This year, the Cannes Film Festival will witness a higher participation of women in the jury. While this is indeed a landmark moment, members, including French actress Melanie Laurent, has admitted that she’s dreamed of a time when female representation would not be considered news, but rather a norm.
The world’s most renowned movie festival, along with competing events, has come under scrutiny for a while now with regards to the low number of women directors primed to bag top awards at the festival, or hold positions of influence.
The 2021 festival is set to kick off on July 13 with the premiere of Leos Carax's musical, Annette, starring Adam Driver and Marion Cotillard. American Director Spike Lee is said to head up the jury that will select the winner of the top Palme D'Or award, and is making history by being the first Black person to do so.
However, the 2021 festival will have five women on the nine member-strong panel featuring names like Laurent, actress Maggie Gyllenhaal, film directors Jessica Hausner and Mati Diop, and singer Mylene Farmer.
In a statement to the press during a conference on the French Riviera, while she was flanked by jury members wearing face masks amid tight COVID-19 controls, Laurent said, “My dream would be for this to be the first and last festival where there is a debate about women.”

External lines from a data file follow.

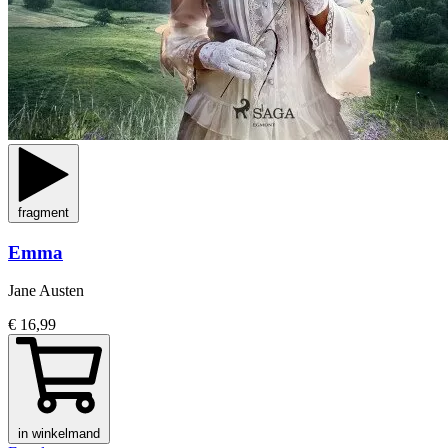
fragment
Emma
Jane Austen
€ 16,99
in winkelmand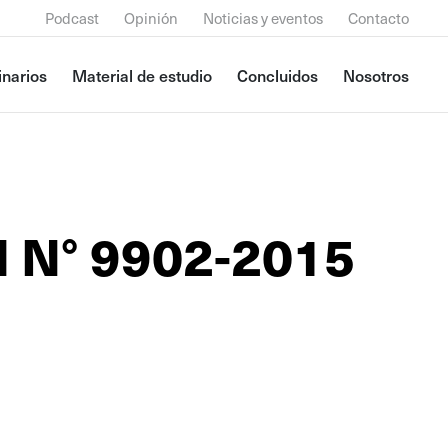
Podcast
Opinión
Noticias y eventos
Contacto
narios
Material de estudio
Concluidos
Nosotros
l N° 9902-2015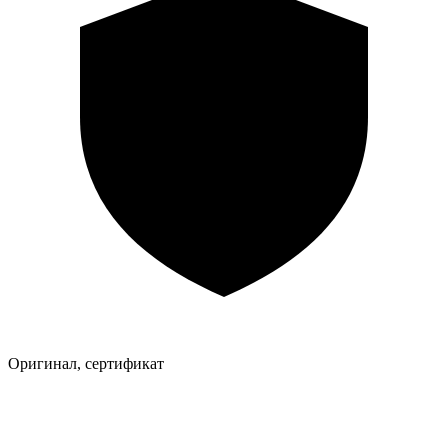
Оригинал, сертификат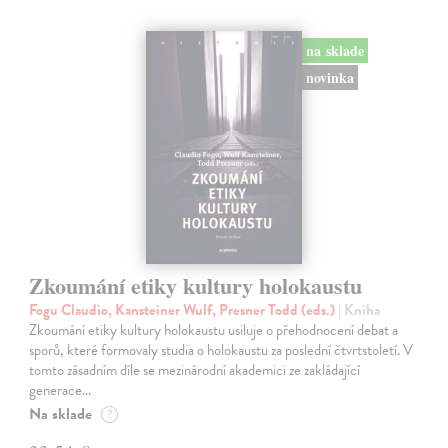
na sklade
novinka
Zkoumání etiky kultury holokaustu
Fogu Claudio, Kansteiner Wulf, Presner Todd (eds.)
| Kniha
Zkoumání etiky kultury holokaustu usiluje o přehodnocení debat a
sporů, které formovaly studia o holokaustu za poslední čtvrtstoletí. V
tomto zásadním díle se mezinárodní akademici ze zakládající
generace…
Na sklade
?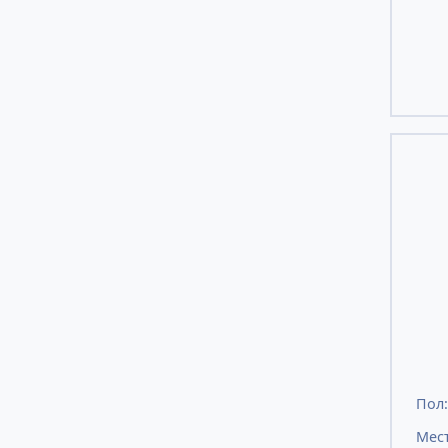
Пол
Мест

Diop, whose debut feature, Atlantics, won a top award at the festival back in 2019, reiterated Laurent’s sentiments. “I don't know if in our lifetime we'll get to the stage when we'll no longer have to put ‘woman’ before ‘director’,” she said.
This year, from among 24 entries vying for the Palme d'Or, only four films directed by women were select. However, according to organisers, there’s been an increase in a number of female directors in similar festivals and competitions.
Austrian director, Hausner, whose Little Joe feature film was chosen to compete for the Palme d'Or in 2019, said, “This is mirroring that our society is now ready for a certain change that should have happened earlier.”
Gyllenhaal, however, asserted the female gaze mattered in films and other art forms. “[There's an] extra little muscle you have to exercise to turn it into something that as a woman I could relate to.”